Each Exchange Offer is subject to certain conditions, including
(i) certain customary conditions, including that we will not be
obligated to consummate the Exchange Offers upon the occurrence of
an event or events or the likely occurrence of an event or events
that would or might reasonably be expected to prohibit, restrict or
delay the consummation of the Exchange Offers or materially impair
the contemplated benefits to us of the Exchange Offers, and (ii)
the condition that Clarivate does not determine, in its reasonable
discretion, prior to the Expiration Date, that all conditions to
the Acquisition are reasonably likely to be satisfied or waived on
or before November 8, 2021. Subject
to applicable law, Clarivate reserves the right, in its sole
discretion, to waive any of the conditions of any of the Exchange
Offers, in whole or in part, and may terminate the Exchange Offer
at any time.
The Exchange Offers have not been registered under the U.S.

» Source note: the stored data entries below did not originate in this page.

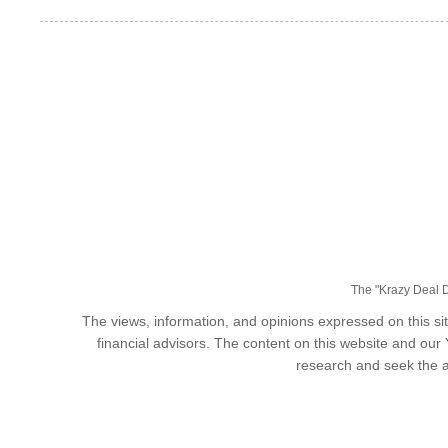
The "Krazy Deal Da
The views, information, and opinions expressed on this sit
financial advisors. The content on this website and our
research and seek the a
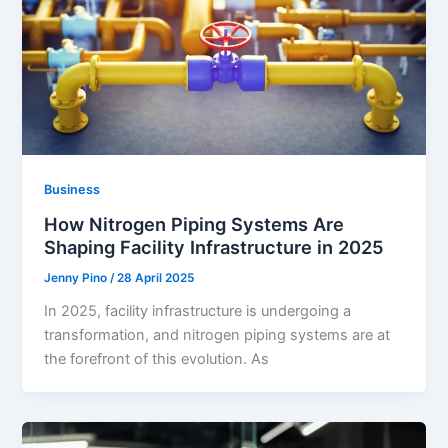
Business
How Nitrogen Piping Systems Are
Shaping Facility Infrastructure in 2025
Jenny Pino
/
28 April 2025
In 2025, facility infrastructure is undergoing a
transformation, and nitrogen piping systems are at
the forefront of this evolution. As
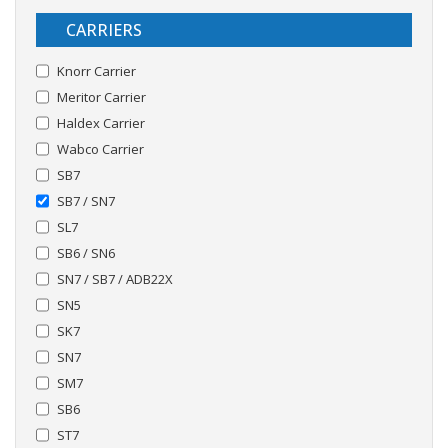
CARRIERS
Knorr Carrier
Meritor Carrier
Haldex Carrier
Wabco Carrier
SB7
SB7 / SN7
SL7
SB6 / SN6
SN7 / SB7 / ADB22X
SN5
SK7
SN7
SM7
SB6
ST7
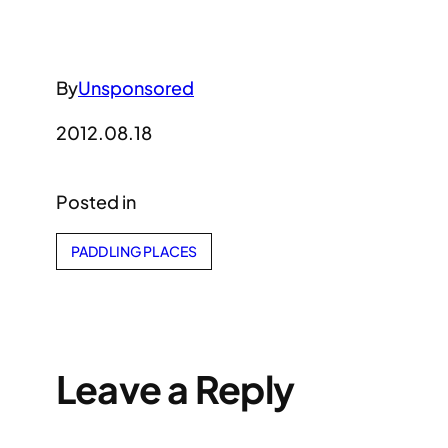
By
Unsponsored
2012.08.18
Posted in
PADDLING PLACES
Leave a Reply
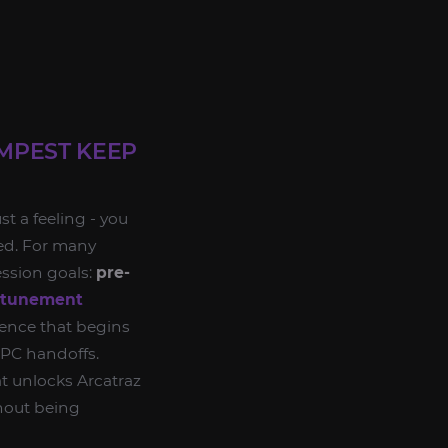
MPEST KEEP
t a feeling - you
ted. For many
ession goals:
pre-
ttunement
quence that begins
PC handoffs.
t unlocks Arcatraz
thout being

Securities Act of 1933, as amended (the "Securities Act"). The
Exchange Offers will only be made, and the New Notes are only being
offered and will only be issued, to holders of Old Notes either (a)
that are reasonably believed to be "qualified institutional buyers"
as that term is defined in Rule 144A under the Securities Act, in a
private transaction in reliance upon an exemption from the
registration requirements of the Securities Act or (b) that are
persons other than "U.S. persons," as that term is defined in Rule
902 under the Securities Act, who may acquire New Notes to be
issued in the Exchange Offers in offshore transactions outside
the United States, in reliance
upon Regulation S under the Securities Act, and (i) are not
Disqualified Non-U.S. Holders (as defined in the Offering
Memorandum) and (ii) are persons whose receipt and review of the
Offering Memorandum and any other offering materials provided in
connection with the Exchange Offers and whose participation in the
Exchange Offers is otherwise permitted under the laws and
regulations of any jurisdiction applicable to them. The term
"Eligible Holders" refers to holders of Old Notes who certify to
CSHC that they are eligible to participate in the Exchange Offers
pursuant to at least one of the foregoing conditions.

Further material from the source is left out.